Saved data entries

+++

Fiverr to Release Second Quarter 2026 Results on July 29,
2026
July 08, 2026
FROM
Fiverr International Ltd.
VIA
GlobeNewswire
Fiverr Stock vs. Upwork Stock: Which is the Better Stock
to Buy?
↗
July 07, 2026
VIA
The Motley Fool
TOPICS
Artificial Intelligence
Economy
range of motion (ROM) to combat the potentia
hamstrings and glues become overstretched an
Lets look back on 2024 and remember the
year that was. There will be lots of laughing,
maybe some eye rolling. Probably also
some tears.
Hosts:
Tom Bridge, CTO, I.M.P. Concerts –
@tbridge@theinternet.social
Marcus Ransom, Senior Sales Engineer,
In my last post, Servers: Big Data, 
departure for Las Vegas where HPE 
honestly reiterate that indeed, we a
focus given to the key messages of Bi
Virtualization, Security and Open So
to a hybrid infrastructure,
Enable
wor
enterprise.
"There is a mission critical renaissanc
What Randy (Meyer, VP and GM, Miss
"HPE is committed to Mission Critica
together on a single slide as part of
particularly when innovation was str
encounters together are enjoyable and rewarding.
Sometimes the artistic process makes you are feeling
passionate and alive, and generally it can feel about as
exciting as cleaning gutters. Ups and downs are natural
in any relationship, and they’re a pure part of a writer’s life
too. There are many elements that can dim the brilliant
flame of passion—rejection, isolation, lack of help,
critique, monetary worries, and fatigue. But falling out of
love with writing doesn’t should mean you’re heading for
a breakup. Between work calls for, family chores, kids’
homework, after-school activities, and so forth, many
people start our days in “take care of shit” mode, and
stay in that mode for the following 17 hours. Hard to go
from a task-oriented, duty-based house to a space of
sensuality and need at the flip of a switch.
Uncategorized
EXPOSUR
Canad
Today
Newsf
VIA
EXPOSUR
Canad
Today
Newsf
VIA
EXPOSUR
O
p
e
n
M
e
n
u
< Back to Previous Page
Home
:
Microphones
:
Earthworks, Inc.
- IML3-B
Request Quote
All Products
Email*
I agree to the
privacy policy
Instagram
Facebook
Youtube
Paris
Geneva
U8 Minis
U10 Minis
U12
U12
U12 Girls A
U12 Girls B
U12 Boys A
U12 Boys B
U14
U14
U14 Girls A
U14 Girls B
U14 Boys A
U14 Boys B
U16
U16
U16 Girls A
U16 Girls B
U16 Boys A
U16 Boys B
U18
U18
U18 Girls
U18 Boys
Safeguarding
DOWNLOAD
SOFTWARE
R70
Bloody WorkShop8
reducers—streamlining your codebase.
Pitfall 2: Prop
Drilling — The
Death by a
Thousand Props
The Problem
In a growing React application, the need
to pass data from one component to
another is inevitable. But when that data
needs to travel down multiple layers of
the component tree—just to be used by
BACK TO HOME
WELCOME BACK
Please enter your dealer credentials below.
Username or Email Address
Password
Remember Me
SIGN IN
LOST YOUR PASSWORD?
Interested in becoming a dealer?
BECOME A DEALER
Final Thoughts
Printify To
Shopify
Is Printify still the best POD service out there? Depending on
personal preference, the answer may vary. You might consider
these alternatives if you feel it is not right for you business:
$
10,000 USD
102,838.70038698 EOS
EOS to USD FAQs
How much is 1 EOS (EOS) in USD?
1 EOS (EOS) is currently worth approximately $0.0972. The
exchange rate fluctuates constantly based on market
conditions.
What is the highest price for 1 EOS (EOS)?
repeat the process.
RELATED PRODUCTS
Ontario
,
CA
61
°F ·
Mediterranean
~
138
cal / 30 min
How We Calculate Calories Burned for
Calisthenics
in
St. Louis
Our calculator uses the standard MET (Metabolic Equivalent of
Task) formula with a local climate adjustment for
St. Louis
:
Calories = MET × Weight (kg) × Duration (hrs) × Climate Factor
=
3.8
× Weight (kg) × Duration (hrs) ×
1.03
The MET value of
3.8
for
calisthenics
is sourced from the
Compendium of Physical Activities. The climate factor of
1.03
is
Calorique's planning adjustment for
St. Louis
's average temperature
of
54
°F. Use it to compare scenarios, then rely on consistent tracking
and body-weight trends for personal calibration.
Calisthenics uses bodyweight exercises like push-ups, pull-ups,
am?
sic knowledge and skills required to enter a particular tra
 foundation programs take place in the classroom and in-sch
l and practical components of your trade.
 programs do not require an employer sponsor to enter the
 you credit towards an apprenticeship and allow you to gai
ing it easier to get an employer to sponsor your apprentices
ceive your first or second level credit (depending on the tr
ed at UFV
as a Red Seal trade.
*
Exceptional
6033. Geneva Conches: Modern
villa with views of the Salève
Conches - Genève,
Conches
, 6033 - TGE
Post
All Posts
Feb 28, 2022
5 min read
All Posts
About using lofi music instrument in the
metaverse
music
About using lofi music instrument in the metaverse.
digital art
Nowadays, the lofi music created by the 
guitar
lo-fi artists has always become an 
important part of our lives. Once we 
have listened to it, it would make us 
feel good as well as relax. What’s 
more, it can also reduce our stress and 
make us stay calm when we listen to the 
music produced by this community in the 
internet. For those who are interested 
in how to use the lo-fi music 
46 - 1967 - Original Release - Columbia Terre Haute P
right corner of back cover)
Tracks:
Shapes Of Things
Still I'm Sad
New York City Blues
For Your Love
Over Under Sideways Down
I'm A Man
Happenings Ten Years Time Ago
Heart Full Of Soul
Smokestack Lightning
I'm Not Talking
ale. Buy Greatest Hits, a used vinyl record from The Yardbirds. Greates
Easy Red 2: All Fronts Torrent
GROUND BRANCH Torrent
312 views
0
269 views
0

+++

Task prompt:
Across all the records above, how many lines hold the word "Girls"? Answer with only that number.

Result of this task:
7